До угла я веду ее, обняв за талию. Спинами мы чувствуем провожающее нас дуло.
– Куда теперь?
– Я заготовил другое место. В запас!
Мы идем среди клумб прямо на противоположную сторону зоны. За баней ложимся в высокую траву на ковер сорванных и привядших цветов: я их сорвал и уложил вчера, чтоб не было так сыро. Солнце уже высоко поднялось над проволокой, но на ржавых крючках проволоки еще радужно сверкают и искрятся капельки росы. Теплеет. Ветерок шевельнет светлые весенние листочки вольных берез за забором, и опять стихнет. Мы сидим рядом, держа друг друга за руки. И опять сладко закрываются глаза. Анечка опускает голову на мое плечо.
– Я – Гитлер! Я – Гитлер! Убейте меня!!!
Женский голос звучит сначала издали, потом приближается. Передвигается вправо. Огибает баню. И вдруг истошно, надрывно, нечеловечески звучит над нами:
– Я – Гитлер! Я – Гитлер!! Убейте меня!!!
Мы вздыхаем и открываем глаза: нет, в лагере некуда спрятаться…
– Это Соня Изралевич? – сонно спрашивает Анечка.
– А кто же еще? Черт бы ее взял…
– Когда ее вывезут в Мариинск?
– Неизвестно. Весна. Нет свободного стрелка и подводы.
Соня – душевнобольная. Ее привезли с шестого лагпункта.
Она лежит в больнице № 1, но санитар не может усмотреть, на дворе тепло, и Соня часто прорывается во двор и босая бегает по зоне в одном белье.
– Она симулянтка?
– Нет.
– Почему кричит, что она Гитлер?
– Если будет кричать, что она заключенная, никто не обратит внимания – самоохранники дадут палкой по спине и все. Заявлять, что ты – Гитлер, в Советском Союзе может только сумасшедший. Это ее визитная карточка.

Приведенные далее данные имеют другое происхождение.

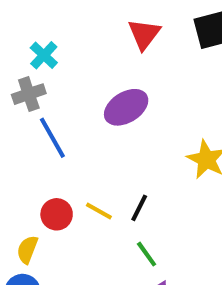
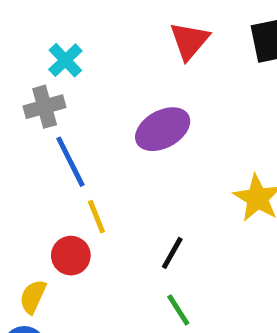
yellow line: (99, 211) -> (96, 217), moved, turned 36

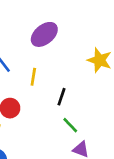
yellow line: (96, 217) -> (33, 77), moved, turned 42

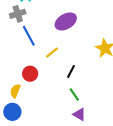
yellow line: (33, 77) -> (52, 53), turned 32

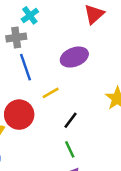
red circle: (30, 74) -> (19, 115), size x1.5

– Так она все-таки симулянтка?
– Нет. Но сумасшедшие тоже не дураки и соображают, что к чему. Позавчера мне удалось ее поймать. Говорю: «Соня, вот ты все требуешь, чтоб тебя убили, но бегаешь от забора или мимо забора, и тебя никто не убивает. Аты побеги прямо на забор – перебеги огневую дорожку и ухватись за проволоку руками. Тогда стрелок наверняка убьет тебя на месте, и все будет в порядке».
– Ну а она?
– Ах, если бы вы видели ее глаза! С каким бешенством, с какой ненавистью она на меня смотрела! Поняла, что я смеюсь над ней, потому что в таких, как она, душевнобольных обычно сидят два человека – здоровый и больной. Такие больные – раздвоенные!

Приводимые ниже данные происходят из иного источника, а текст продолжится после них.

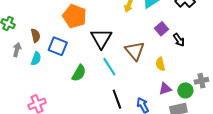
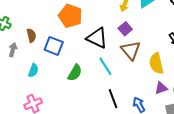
purple square: (162, 29) -> (125, 29), moved
black triangle: (101, 38) -> (97, 38), turned -35
cyan semicircle: (36, 59) -> (33, 70), moved
yellow semicircle: (160, 64) -> (156, 63), size x1.5

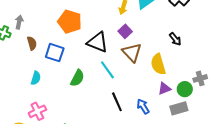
gray arrow: (13, 50) -> (19, 22), moved

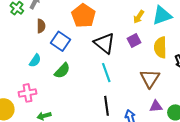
brown triangle: (132, 53) -> (150, 78), moved
yellow semicircle: (158, 64) -> (160, 47), moved
green semicircle: (77, 78) -> (62, 71), moved

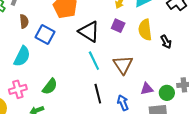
purple square: (134, 40) -> (118, 26), turned -32
cyan semicircle: (35, 61) -> (22, 56), size x1.5
green semicircle: (62, 71) -> (50, 86), moved
brown triangle: (150, 78) -> (123, 65), moved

Соня, прокричав свой обычный репертуар, уже готова была бежать дальше, и мы, поглядев ей вслед, хотели было закрыть глаза и отдаться наплыву чувств, как вдруг с воли, из-за забора, в зону влетела желтая бабочка и, вихляя туда и сюда, стала порхать вдоль огневой дорожки. Соня остановилась, потом, широко расставив руки, бросилась за ней, повторяя по росистой траве тот самый извилистый пусть, который бабочка чертила в голубом утреннем воздухе.
– На дорожку не заходить! Стрелять буду! – закричал тоненьким надтреснутым голоском мальчишка-стрелок Панька, контуженный фронтовик: это был тоже душевнобольной, но более опасный, чем Соня, потому что ему дали в руки оружие. Анечка и я обнялись, потеснее прижались друг к другу и хотели опять продолжать игру с поцелуями. В сонном теплом воздухе слышалось, как Панька мурлычет себе под нос песенку, вернее, припев к ней: кончит, замолкнет и начинает снова, как злая оса над весенними цветами – перелетит, выпьем мед и летит дальше, з-з-з-з – и тишина, з-з-з-з – и тишина…
«Смелого пуля боится…» – гудел Панька. Вдруг бабочка косо скользнула вбок и влетела на огневую дорожку, а за ней туда же вбежала Соня. Стрелок засмеялся и поднял дуло, все еще тихонько напевая сквозь зубы: «Смелого любит страна…»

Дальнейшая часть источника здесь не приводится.